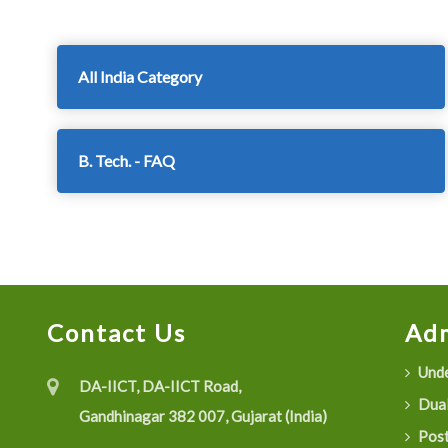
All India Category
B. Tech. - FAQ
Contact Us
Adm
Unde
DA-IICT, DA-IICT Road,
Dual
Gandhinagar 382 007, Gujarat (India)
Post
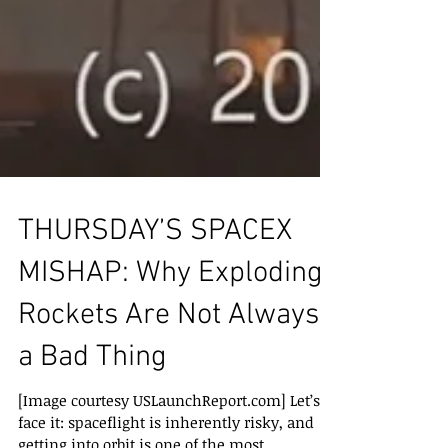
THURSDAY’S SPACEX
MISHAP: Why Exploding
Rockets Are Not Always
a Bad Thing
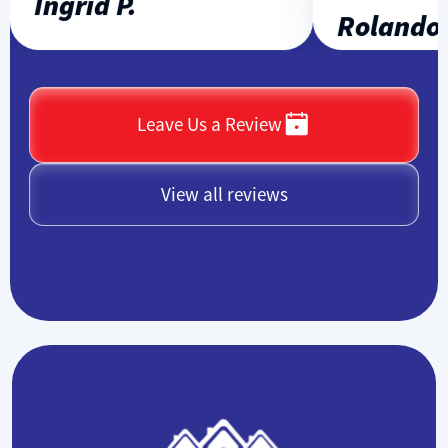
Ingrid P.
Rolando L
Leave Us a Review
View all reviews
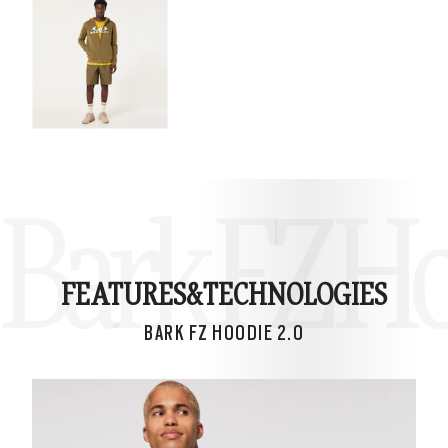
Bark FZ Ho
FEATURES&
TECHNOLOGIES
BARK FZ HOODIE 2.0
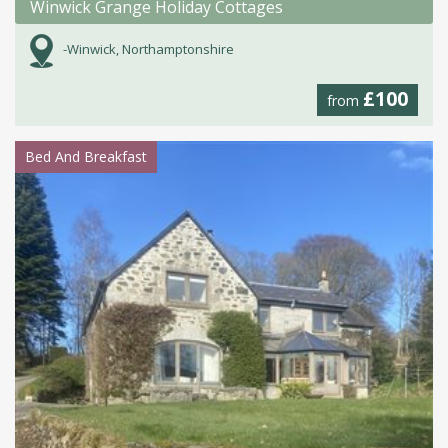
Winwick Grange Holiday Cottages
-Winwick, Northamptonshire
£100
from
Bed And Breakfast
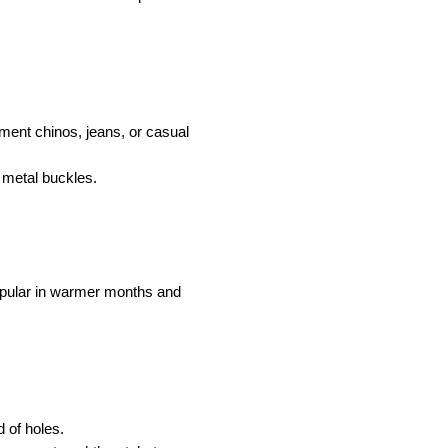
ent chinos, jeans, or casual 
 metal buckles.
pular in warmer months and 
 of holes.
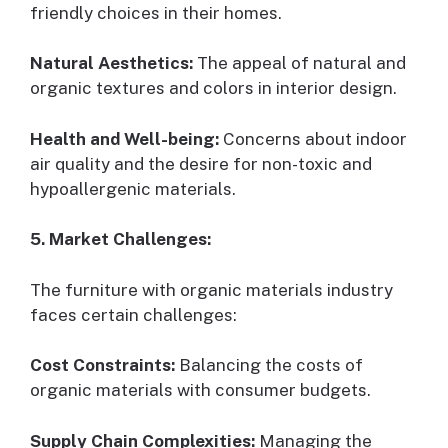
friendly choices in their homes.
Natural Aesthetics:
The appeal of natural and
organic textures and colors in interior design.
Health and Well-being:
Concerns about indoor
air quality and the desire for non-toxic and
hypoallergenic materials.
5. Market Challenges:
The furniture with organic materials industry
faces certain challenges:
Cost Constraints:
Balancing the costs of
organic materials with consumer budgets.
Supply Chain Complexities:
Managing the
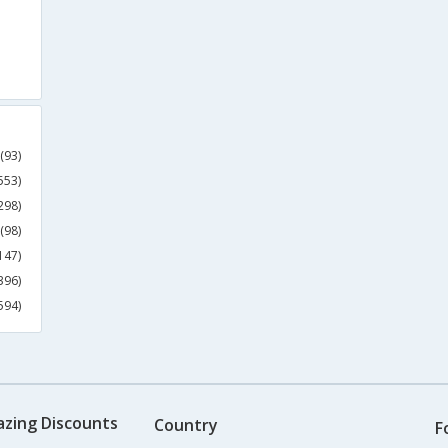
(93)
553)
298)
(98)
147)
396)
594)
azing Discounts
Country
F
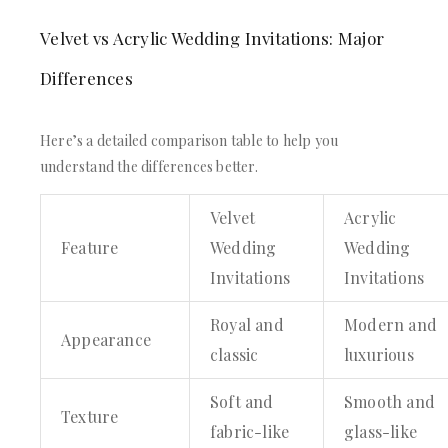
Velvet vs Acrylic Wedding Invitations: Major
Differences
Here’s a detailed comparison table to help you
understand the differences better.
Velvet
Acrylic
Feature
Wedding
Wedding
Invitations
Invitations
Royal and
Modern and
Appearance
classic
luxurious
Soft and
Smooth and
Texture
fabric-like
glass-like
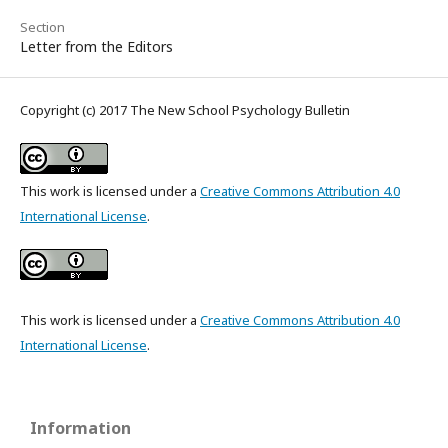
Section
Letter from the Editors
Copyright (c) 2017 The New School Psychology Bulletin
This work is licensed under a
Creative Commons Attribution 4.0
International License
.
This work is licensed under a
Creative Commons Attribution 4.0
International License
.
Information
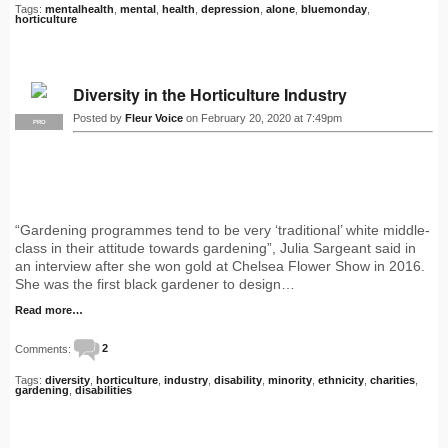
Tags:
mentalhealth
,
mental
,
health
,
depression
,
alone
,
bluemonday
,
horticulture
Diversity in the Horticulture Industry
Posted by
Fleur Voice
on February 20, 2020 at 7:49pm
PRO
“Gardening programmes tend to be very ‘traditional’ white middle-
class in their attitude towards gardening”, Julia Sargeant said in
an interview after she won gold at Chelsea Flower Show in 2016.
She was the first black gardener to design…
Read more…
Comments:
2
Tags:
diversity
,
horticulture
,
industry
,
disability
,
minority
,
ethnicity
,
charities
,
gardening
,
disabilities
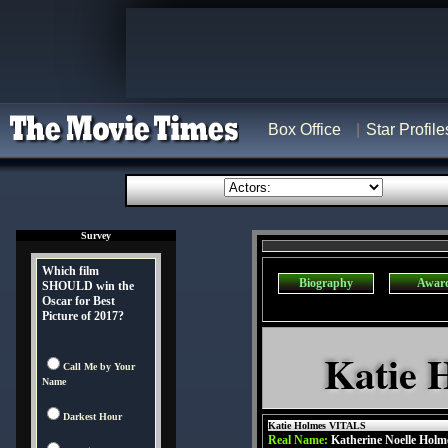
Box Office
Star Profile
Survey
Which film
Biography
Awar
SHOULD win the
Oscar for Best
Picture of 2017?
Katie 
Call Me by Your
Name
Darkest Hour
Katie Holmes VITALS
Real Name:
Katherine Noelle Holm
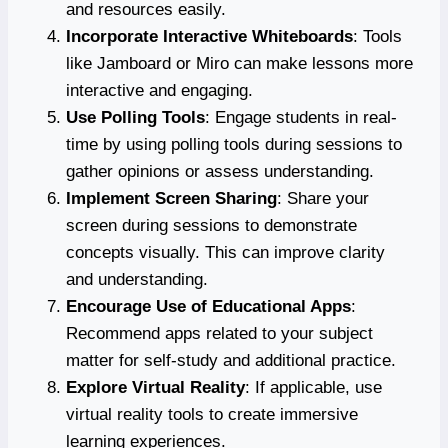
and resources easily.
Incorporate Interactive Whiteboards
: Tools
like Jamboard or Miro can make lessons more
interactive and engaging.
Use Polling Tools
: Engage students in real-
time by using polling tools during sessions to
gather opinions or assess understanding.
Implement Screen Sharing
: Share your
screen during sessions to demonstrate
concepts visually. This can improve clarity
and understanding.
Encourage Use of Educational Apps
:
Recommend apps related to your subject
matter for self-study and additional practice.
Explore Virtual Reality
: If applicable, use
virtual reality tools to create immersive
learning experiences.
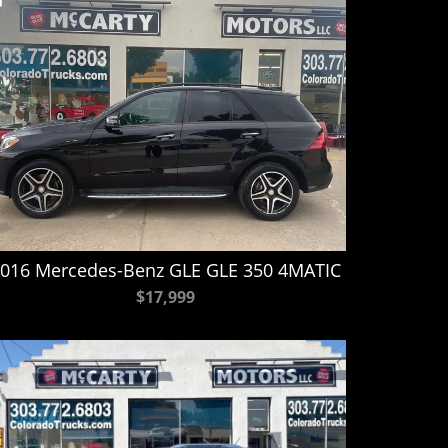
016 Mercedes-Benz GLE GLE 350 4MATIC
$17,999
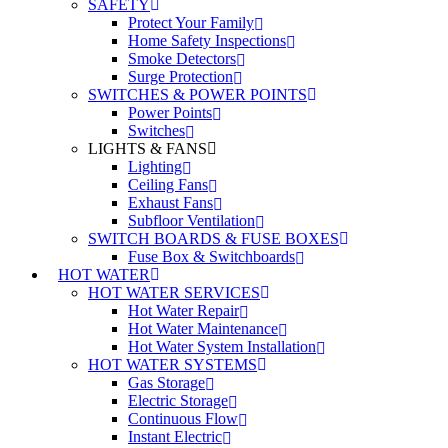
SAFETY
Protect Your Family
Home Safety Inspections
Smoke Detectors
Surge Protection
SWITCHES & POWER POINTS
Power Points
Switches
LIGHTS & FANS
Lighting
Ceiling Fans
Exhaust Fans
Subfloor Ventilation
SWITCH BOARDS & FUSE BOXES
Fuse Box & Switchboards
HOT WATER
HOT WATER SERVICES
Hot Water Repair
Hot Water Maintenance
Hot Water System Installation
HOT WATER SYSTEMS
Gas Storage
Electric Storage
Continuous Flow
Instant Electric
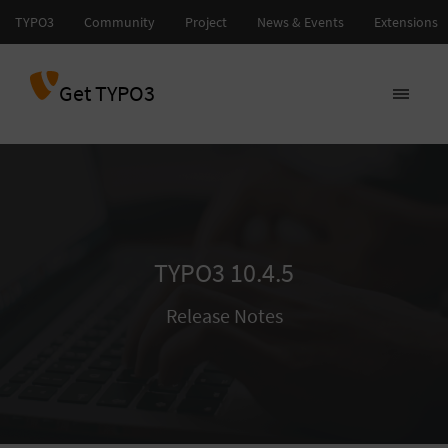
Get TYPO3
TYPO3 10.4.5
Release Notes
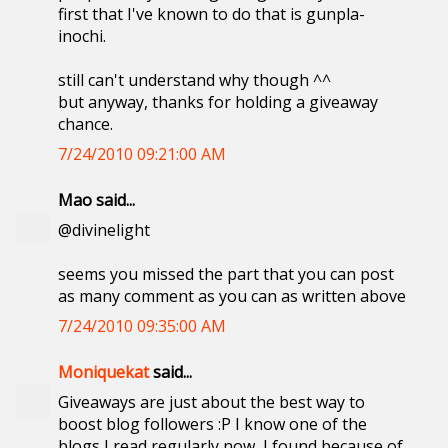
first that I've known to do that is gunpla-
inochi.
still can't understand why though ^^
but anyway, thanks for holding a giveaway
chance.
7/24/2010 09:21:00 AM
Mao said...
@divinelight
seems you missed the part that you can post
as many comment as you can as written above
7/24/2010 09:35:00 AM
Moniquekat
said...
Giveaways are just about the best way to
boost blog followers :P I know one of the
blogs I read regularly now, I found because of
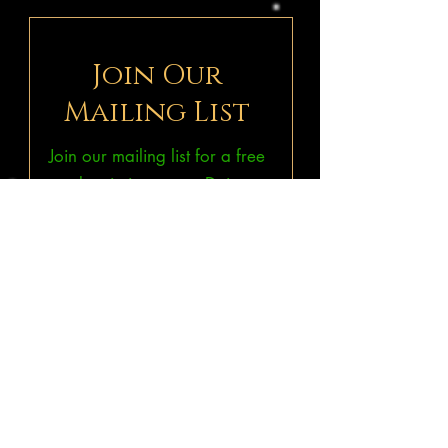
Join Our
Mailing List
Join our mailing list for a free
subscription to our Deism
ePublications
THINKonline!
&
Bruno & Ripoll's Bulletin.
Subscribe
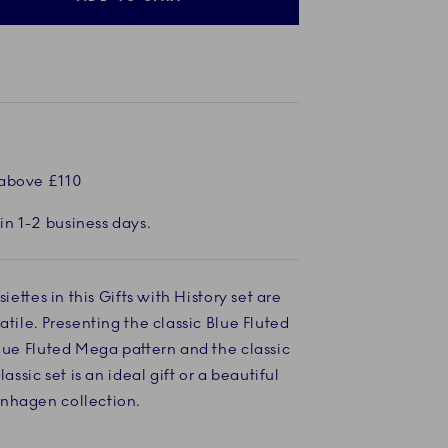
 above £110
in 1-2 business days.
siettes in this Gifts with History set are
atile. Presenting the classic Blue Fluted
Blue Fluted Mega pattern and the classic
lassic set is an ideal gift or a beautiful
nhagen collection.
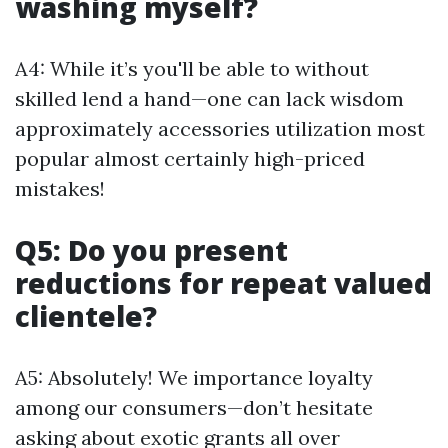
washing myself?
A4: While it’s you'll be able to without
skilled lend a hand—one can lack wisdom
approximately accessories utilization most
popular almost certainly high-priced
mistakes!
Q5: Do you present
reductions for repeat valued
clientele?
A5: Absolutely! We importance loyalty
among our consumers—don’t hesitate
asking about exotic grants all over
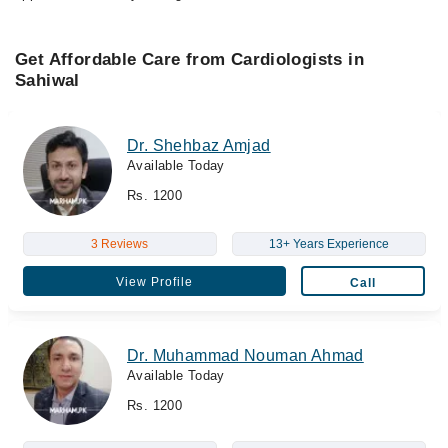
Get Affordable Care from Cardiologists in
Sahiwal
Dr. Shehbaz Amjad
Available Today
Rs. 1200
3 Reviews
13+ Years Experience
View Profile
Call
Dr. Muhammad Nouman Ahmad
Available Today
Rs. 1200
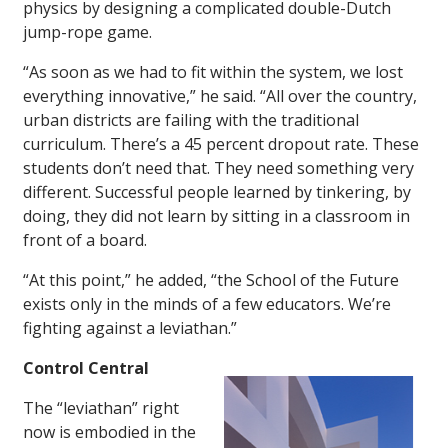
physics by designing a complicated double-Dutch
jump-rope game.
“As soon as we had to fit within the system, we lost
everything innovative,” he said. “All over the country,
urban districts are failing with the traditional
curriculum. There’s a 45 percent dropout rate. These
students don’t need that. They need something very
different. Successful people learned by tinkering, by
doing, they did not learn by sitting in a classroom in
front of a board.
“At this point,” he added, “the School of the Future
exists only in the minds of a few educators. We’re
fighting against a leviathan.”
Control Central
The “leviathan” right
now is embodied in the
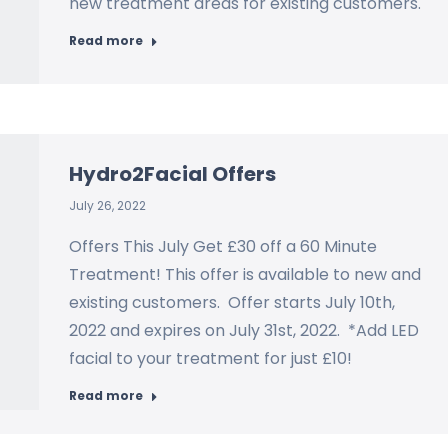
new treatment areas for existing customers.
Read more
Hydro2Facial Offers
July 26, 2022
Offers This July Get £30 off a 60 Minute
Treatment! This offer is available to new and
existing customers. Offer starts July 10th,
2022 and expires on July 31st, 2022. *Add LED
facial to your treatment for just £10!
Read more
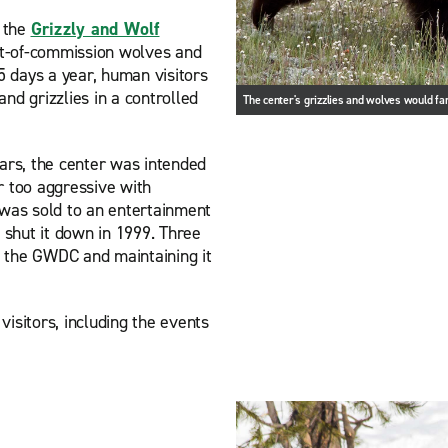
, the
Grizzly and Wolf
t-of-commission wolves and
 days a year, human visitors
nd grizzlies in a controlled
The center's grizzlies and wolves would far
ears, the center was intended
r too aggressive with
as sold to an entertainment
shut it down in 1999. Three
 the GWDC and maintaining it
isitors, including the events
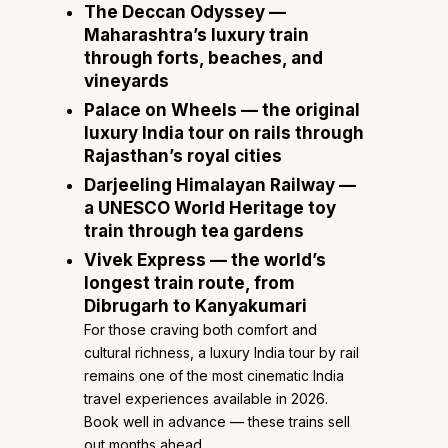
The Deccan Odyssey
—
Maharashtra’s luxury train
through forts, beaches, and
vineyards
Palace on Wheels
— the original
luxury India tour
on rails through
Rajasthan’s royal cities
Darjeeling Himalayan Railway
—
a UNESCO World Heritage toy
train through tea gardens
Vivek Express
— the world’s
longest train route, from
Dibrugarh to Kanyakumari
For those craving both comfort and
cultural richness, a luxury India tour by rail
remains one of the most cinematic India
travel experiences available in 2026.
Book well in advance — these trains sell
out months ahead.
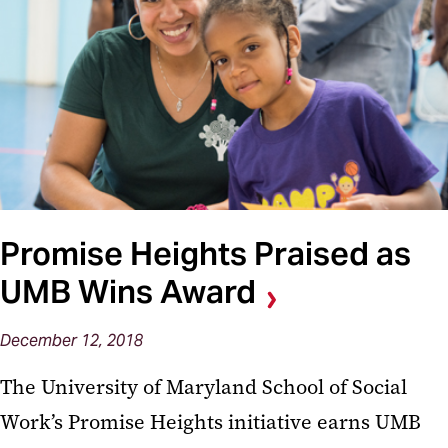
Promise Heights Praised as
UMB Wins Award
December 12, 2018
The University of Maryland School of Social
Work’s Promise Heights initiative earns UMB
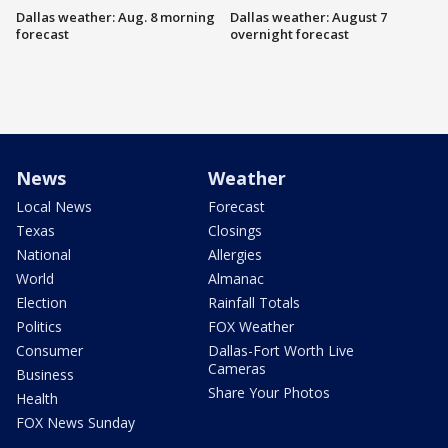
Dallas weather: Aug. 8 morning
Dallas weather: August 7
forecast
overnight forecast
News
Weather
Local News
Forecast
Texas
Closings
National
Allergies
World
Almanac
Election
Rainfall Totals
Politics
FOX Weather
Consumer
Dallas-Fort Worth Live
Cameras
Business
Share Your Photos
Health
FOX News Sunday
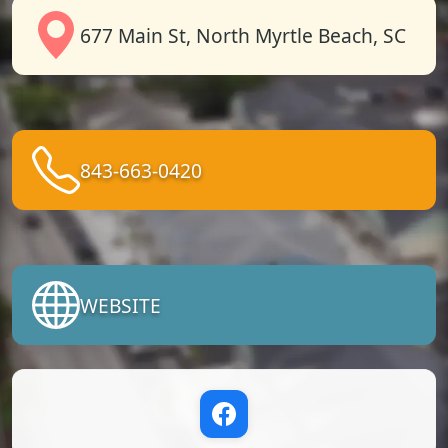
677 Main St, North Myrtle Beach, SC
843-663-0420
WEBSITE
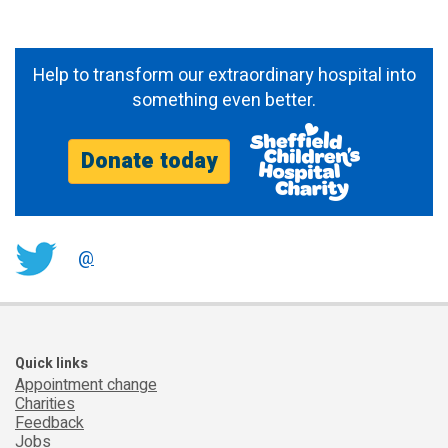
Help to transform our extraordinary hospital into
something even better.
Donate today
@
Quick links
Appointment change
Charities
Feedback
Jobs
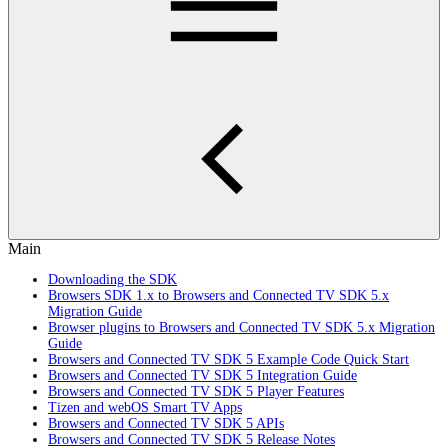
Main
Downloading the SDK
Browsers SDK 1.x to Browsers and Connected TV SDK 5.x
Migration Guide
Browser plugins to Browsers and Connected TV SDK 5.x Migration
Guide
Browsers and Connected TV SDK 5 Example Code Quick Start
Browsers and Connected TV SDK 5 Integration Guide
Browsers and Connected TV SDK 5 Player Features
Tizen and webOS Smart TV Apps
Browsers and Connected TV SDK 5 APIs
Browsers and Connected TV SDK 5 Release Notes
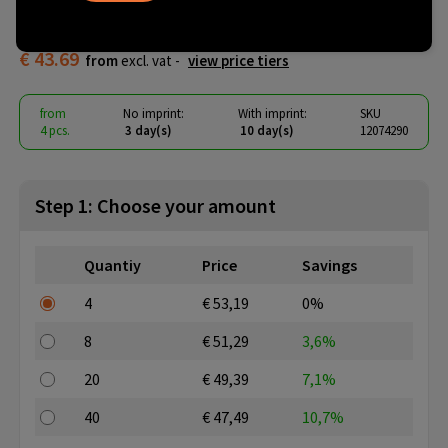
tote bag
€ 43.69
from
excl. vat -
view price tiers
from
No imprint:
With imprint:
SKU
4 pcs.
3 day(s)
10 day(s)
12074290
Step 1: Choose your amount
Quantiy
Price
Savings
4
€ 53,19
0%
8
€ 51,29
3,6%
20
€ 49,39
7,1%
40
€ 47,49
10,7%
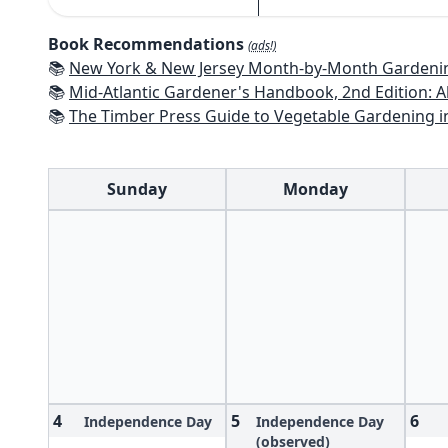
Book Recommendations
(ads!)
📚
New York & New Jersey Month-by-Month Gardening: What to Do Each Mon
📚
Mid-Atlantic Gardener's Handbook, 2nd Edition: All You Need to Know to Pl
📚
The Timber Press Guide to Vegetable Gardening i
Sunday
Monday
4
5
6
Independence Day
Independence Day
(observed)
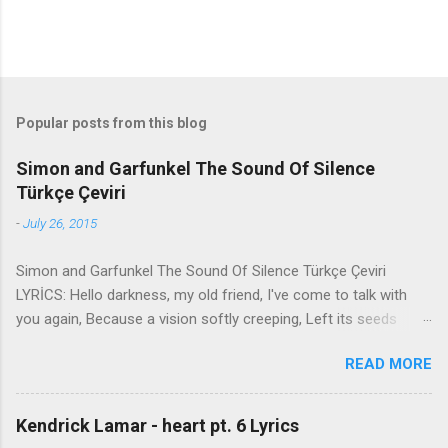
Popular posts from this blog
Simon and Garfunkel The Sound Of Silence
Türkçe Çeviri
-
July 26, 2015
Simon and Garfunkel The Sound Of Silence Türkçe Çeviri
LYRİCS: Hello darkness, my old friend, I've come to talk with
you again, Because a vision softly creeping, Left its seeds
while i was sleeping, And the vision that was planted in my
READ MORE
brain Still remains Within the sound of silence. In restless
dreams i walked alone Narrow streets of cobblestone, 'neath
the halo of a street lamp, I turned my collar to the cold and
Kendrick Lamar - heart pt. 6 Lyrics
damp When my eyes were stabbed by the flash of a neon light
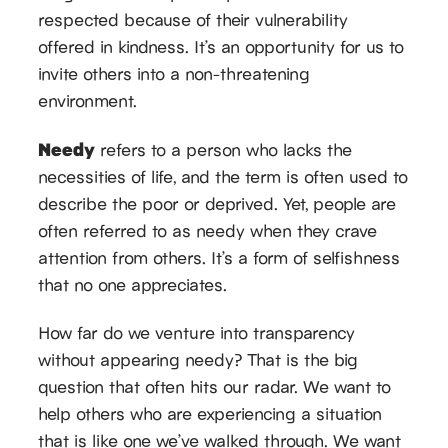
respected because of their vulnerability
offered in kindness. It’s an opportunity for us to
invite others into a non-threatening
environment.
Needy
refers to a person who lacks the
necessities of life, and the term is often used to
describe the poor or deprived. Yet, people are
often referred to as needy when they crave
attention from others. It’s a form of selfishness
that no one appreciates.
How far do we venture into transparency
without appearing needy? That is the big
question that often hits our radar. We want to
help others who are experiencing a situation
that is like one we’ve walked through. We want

= = =

Identify the lines above with the word "about". Copy them.

→ Written answer:
Concerns about indoor
Giveaways are just about the best way to
asking about exotic grants all over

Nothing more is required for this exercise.